What the task asks: Each record must come back unchanged in your answer, stripped of its images.

****************************************

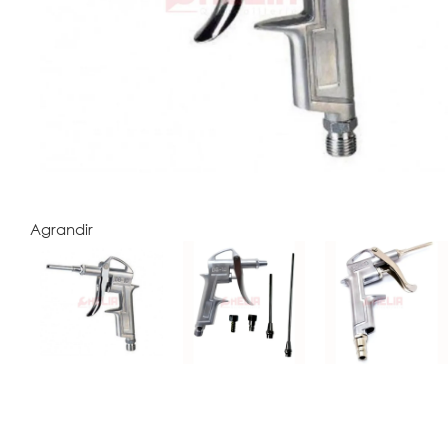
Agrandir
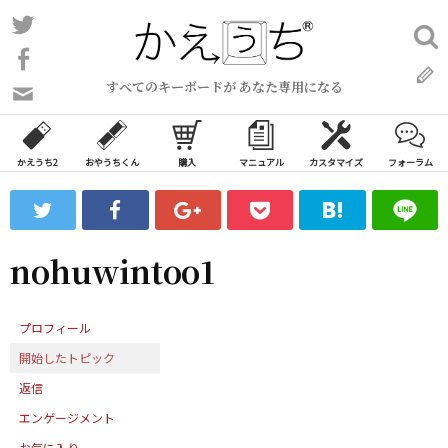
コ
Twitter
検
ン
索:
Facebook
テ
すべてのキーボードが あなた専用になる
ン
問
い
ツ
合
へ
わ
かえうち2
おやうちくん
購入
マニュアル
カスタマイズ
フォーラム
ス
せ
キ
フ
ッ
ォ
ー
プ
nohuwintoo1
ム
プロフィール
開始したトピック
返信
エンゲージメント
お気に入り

****************************************

Worked solution:
Agrandir
コ
Twitter
検
ン
索:
Facebook
テ
すべてのキーボードが あなた専用になる
ン
問
い
ツ
合
へ
わ
かえうち2
おやうちくん
購入
マニュアル
カスタマイズ
フォーラム
ス
せ
キ
フ
ッ
ォ
ー
プ
nohuwintoo1
ム
プロフィール
開始したトピック
返信
エンゲージメント
お気に入り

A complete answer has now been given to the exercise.